Patients who do not respond to simple measures may be treated with local corticosteroid injection around the affected tendon insertion. The exact mechanism of action in a tendinopathic condition such as medial epicondylitis is poorly understood, as the effects of corticosteroid are predominantly anti-inflammatory. However the short-term efficacy of such corticosteroid injections has been documented in several prospective, randomized studies.
The corticosteroid aids in relieving the accompanying synovitis. The appropriate injection technique for administering the corticosteroid requires instilling the agent into the fatty subaponeurotic recess deep to the flexor pronator mass. The short-term efficacy of such corticosteroid injections has been documented in several prospective, randomized studies.
Platelet-rich plasma (PRP) is a concentrate of platelets derived from the patient’s own blood and is known to contain a high content of growth factors that have the potential to enhance the healing process of the tendon. A blood sample is taken and centrifuged to extract the plasma content, and the blood is then re-injected around the medial epicondyle. A number of RCTs have shown that PRP is superior to autologous blood and bupivacaine injections. However there is a great variation in the way that different commercial systems prepare and activate the PRP, and hence it is difficult to draw clear conclusions on the efficacy of PRP.
Injections are generally avoided in patients with systemic infection or skin infection over puncture site, bleeding disorders or coagulopathy, allergy to local anaesthetics or any of the medications to be administered.
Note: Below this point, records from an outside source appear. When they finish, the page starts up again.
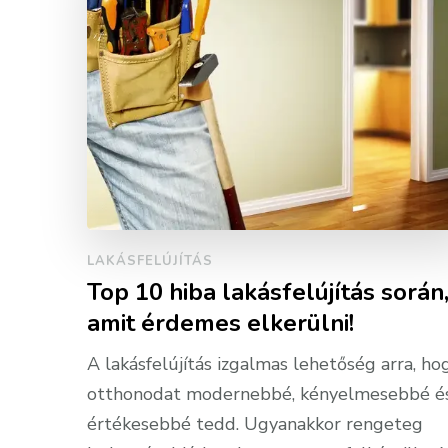
LAKÁSFELÚJÍTÁS
Top 10 hiba lakásfelújítás során
amit érdemes elkerülni!
A lakásfelújítás izgalmas lehetőség arra, ho
otthonodat modernebbé, kényelmesebbé é
értékesebbé tedd. Ugyanakkor rengeteg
The procedure is usually done on an outpatient basis. The procedure is performed under ultrasound guidance to ensure accuracy of needle placement. Patients need to be aware that the outcome of the procedure is variable and they may not receive the desired benefits. Similarly, they must be aware of the transient nature of the therapeutic benefits and that there may need repeated injections.
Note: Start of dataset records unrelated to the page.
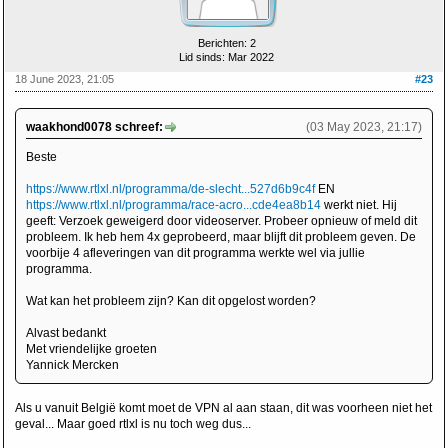
Berichten: 2
Lid sinds: Mar 2022
18 June 2023, 21:05
#23
waakhond0078 schreef:
(03 May 2023, 21:17)
Beste
https://www.rtlxl.nl/programma/de-slecht...527d6b9c4f
EN
https://www.rtlxl.nl/programma/race-acro...cde4ea8b14
werkt niet. Hij
geeft: Verzoek geweigerd door videoserver. Probeer opnieuw of meld dit
probleem. Ik heb hem 4x geprobeerd, maar blijft dit probleem geven. De
voorbije 4 afleveringen van dit programma werkte wel via jullie
programma.
Wat kan het probleem zijn? Kan dit opgelost worden?
Alvast bedankt
Met vriendelijke groeten
Yannick Mercken
Als u vanuit België komt moet de VPN al aan staan, dit was voorheen niet het
geval... Maar goed rtlxl is nu toch weg dus...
Generally a mixture of local anaesthetic and steroid is injected. The local anaesthetic agent within the injectate may act on the nociceptive fibres , whereas corticosteroids may reduce inflammation. The anaesthetic is probably responsible for immediate pain relief, whereas steroids are believed to be responsible for pain relief 2–6 days after their administration.
Complications are rare, particularly if the injections are performed using a precise needle-positioning technique. Possible complications include bruising, infection, hematoma, nerve injury and reaction to the injectates. Infection can be avoided with appropriate aseptic precautions. Severe allergic reactions to local anaesthetics are uncommon. Steroid injections may produce local reactions, occurring most often immediately after injection. These local reactions last for 24 to 48 hours, and are relieved by application of ice packs. Post-procedural pain flare-up may occasionally occur, and may be treated with pain killers. Neurological complications including paraesthesias and numbness have been described but are rare. In addition corticosteroids have been associated with local skin atrophy, depigmentation and muscle wasting, resulting in an increase in the bony prominence of the medial epicondyle.